Subject: SDL-News: Transition atomicity and tool behavior
Philippe_Leblanc#ecitele.com
Date: Tue Apr 29 1997 - 19:45:20 GMT
The originator of this message is responsible for its content.
-----From Philippe Leblanc <leblanc#tlse.verilog.fr> to sdlnews -----
Following previous emails on transition atomicity, this is
how the ObjectGEODE Simulator operates:
Process transitions (from an input to a next state)
are executed in an atomic way. It means that
as soon as a transition is fired, all the actions (tasks, outputs,
timer sets, etc.) are performed within the same step.
When the next state is reached, the simulator evaluates
all the fireable transitions (a fireable transition roughly
corresponds to the presence of a consumable signal in a
process queue or a continuous signal set to true).
In Interactive mode, the human operator selects the transition
he/she wants to fire. In Exhaustive mode (for validation
purpose), the simulator will investigate ALL the combinations.
It means that in a given system state, if 3 independent transitions
are fireable, the simulator will build 6 (= 3!) paths in the system
state graph, corresponding to all the possible combinations.
Note 1: Import expressions introduce intermediate states.

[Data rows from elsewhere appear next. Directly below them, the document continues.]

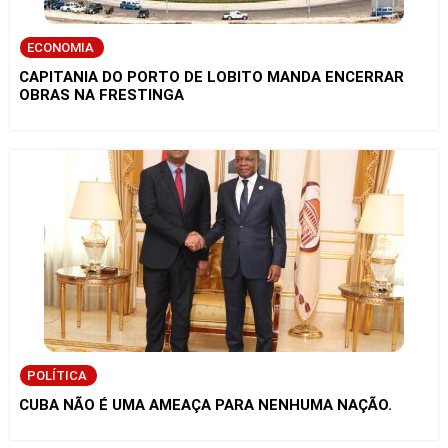
ECONOMIA
CAPITANIA DO PORTO DE LOBITO MANDA ENCERRAR
OBRAS NA FRESTINGA
POLÍTICA
CUBA NÃO É UMA AMEAÇA PARA NENHUMA NAÇÃO.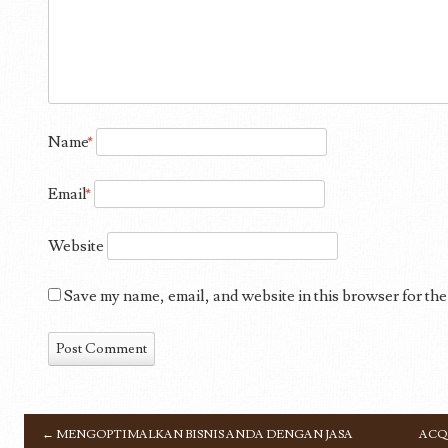
Name
*
Email
*
Website
Save my name, email, and website in this browser for the
←
MENGOPTIMALKAN BISNIS ANDA DENGAN JASA
ACQ
POST NAVIGATION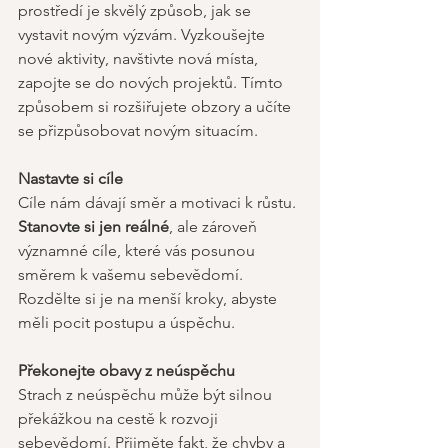
prostředí je skvělý způsob, jak se 
vystavit novým výzvám. Vyzkoušejte 
nové aktivity, navštivte nová místa, 
zapojte se do nových projektů. Tímto 
způsobem si rozšiřujete obzory a učíte 
se přizpůsobovat novým situacím. 
Nastavte si cíle
Cíle nám dávají směr a motivaci k růstu. 
Stanovte si jen reálné
, ale zároveň 
významné cíle, které vás posunou 
směrem k vašemu sebevědomí. 
Rozdělte si je na menší kroky, abyste 
měli pocit postupu a úspěchu. 
Překonejte obavy z neúspěchu
Strach z neúspěchu může být silnou 
překážkou na cestě k rozvoji 
sebevědomí. Přijměte fakt, že chyby a 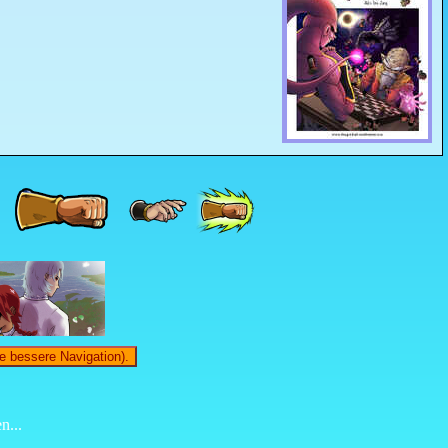
e bessere Navigation).
n...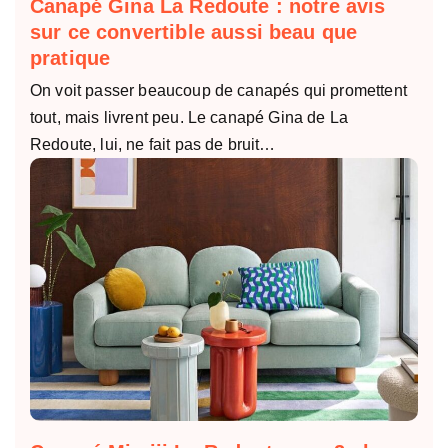
Canapé Gina La Redoute : notre avis
sur ce convertible aussi beau que
pratique
On voit passer beaucoup de canapés qui promettent
tout, mais livrent peu. Le canapé Gina de La
Redoute, lui, ne fait pas de bruit…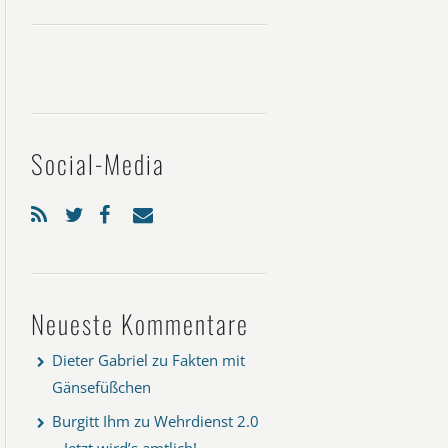
Social-Media
Neueste Kommentare
Dieter Gabriel
zu
Fakten mit
Gänsefüßchen
Burgitt Ihm
zu
Wehrdienst 2.0
– Jetzt wird’s amtlich!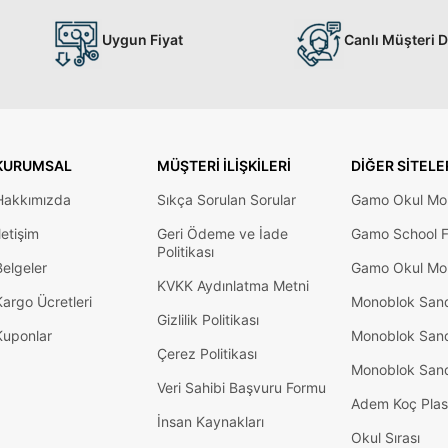
Uygun Fiyat
Canlı Müşteri 
KURUMSAL
MÜŞTERI İLIŞKILERI
DIĞER SITELE
Hakkımızda
Sıkça Sorulan Sorular
Gamo Okul Mob
letişim
Geri Ödeme ve İade
Gamo School F
Politikası
Belgeler
Gamo Okul Mob
KVKK Aydınlatma Metni
Kargo Ücretleri
Monoblok San
Gizlilik Politikası
Kuponlar
Monoblok San
Çerez Politikası
Monoblok San
Veri Sahibi Başvuru Formu
Adem Koç Plas
İnsan Kaynakları
Okul Sırası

Note 2: We have added a priority mechanism between
processes that reduces possible combinations of
transition executions.
Note 3: Process queues can be bounded in the Simulator
by means of so-called filter conditions.
So, in the OG Simulator, the process instances run in a
pseudo-parallelism mode -- there is no interleaving
between transition symbols - but the interleaving is
completely taken into account at transition level.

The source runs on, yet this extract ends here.